Looking at my posts so far, it seems that a little “What is … ?” series is emerging (“What is AGI?”, “What are conceptual spaces?”). Today I’d like to add another post to this series – this time about the term “machine learning” and about three different types of machine learning algorithms one can distinguish.
As already discussed earlier, “good old fashioned AI” is based on manually writing rules and having some sort of inference system that applies these rules in a given situation. Machine learning is more about discovering rules from a (usually quite large) number of examples.
One can distinguish three types of machine learning: supervised, unsupervised and semi-supervised.
In supervised machine learning, we have a so called “labeled” data set. That is, there is a category label attached to each example in our data set. For instance, if you would like to distinguish cat pictures from dog pictures, you could create a data set of images and annotate each image with its corresponding category: All cat pictures would get a label “cat”, and all dog pictures would get a label “dog”. Whenever we want to learn a rule for such a distinction, we talk about a “classification” task. This task consists of finding some sort of rule or function that takes an example as input and returns its category as output. In our example, we would look for some function that takes a picture as input and returns either “cat” or “dog” as output. There are many supervised machine learning algorithms, ranging from “k nearest neighbors” (where we look for each example at the k most similar other examples) over “decision trees” (where category membership is determined by a sequence of yes/no questions) to “artificial neural networks” (which are inspired by networks of biological neurons). In order to evaluate a supervised machine learning algorithm, one can use a second labeled data set, the so called “test set”: The algorithm is “trained” on the first data set (i.e., the examples from the first data set are used to infer the above mentioned classification function) and is then tested on the second data set. This testing is done by giving each example to the algorithm and comparing its response with the example’s actual label. In our example, we would present the algorithm with additional pictures of cats and dogs and would check whether it outputs “cat” for the cat pictures and “dog” for the dog pictures. We can compare two supervised machine learning algorithms by comparing how many images in the test set they classified correctly – the more, the better of course.

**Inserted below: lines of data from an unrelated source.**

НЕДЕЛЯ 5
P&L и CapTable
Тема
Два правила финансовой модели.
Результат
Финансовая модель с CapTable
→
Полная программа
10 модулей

In unsupervised machine learning on the other hand, we deal with an “unlabeled” data set. This simply means that there are no category labels in our data set. The main goal of clustering algorithms (which are the most common type of unsupervised machine learning algorithms) is to discover groups of similar examples in the data set. These groups are called “clusters”, hence the name “clustering”. One could say that in clustering we try to find the categories that are already given in supervised machine learning. Evaluation of clustering algorithms is a bit more difficult – often, there are many possible groupings that are meaningful. If we take the cats-and-dogs data set from above, remove all the labels and hand it to a clustering algorithm, we would probably expect it to find exactly two clusters – one for cats and one for dogs. It might however also be fine if it ends up with three clusters, e.g., one for cats, another one for big dogs (like Golden Retrievers) and yet another one for small dogs (like Chihuahuas). It is also a bit difficult to compare two different clustering algorithms: If in the above case, one clustering algorithm creates two clusters and the other one three, which of them should be considered better?

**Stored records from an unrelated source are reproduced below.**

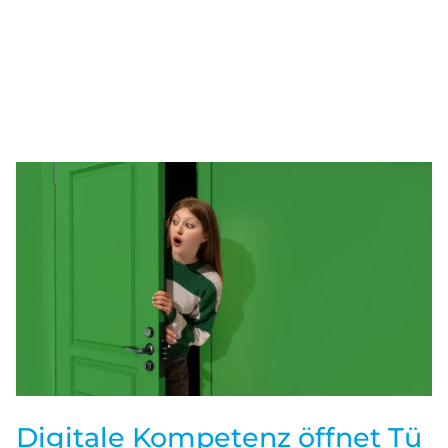
Digitale Kompetenz öffnet Tü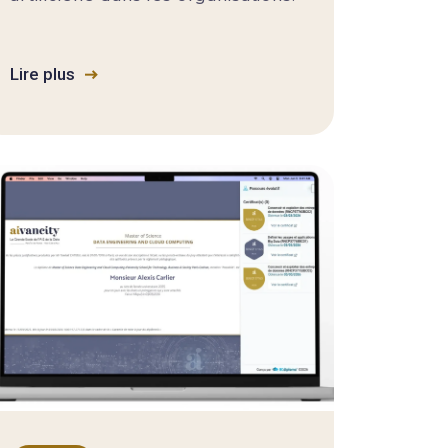
Lire plus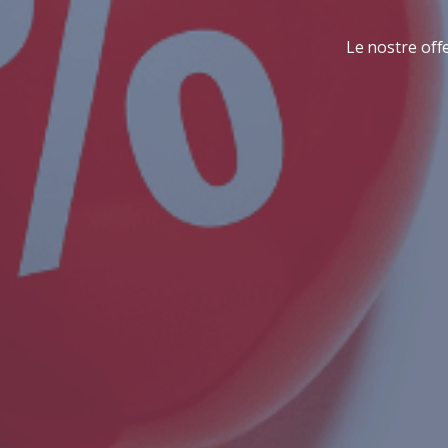
Le nostre offe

Finally, semi-supervised machine learning lies in the middle between supervised and unsupervised machine learning: For some examples, there exist labels, but for others not. On the one hand, there is semi-supervised classification, where we face a classification task and want to use additional unlabeled data in order to improve our performance. In our example, we would still be interested in automatically distinguishing cats from dogs, but in addition to our labeled data set we might want to use some additional pictures that do not have any labels attached.
On the other hand, there is also semi-supervised clustering, where we want to discover clusters in the data set and use some rarely occurring labels to improve our set of clusters. For instance, one could try to make sure that two data points with the same label end up in the same cluster. Basically, both semi-supervised classification and semi-supervised clustering aim at the same thing: Using both labeled and unlabeled examples in order to find a function that assigns examples to groups. They however put a different emphasis on what they want to achieve, based on whether they are closer to supervised or unsupervised machine learning.
Of course there is a lot more to say about machine learning than the distinction of algorithms into the three types described above. Maybe I’ll dive a bit deeper into this topic in the future.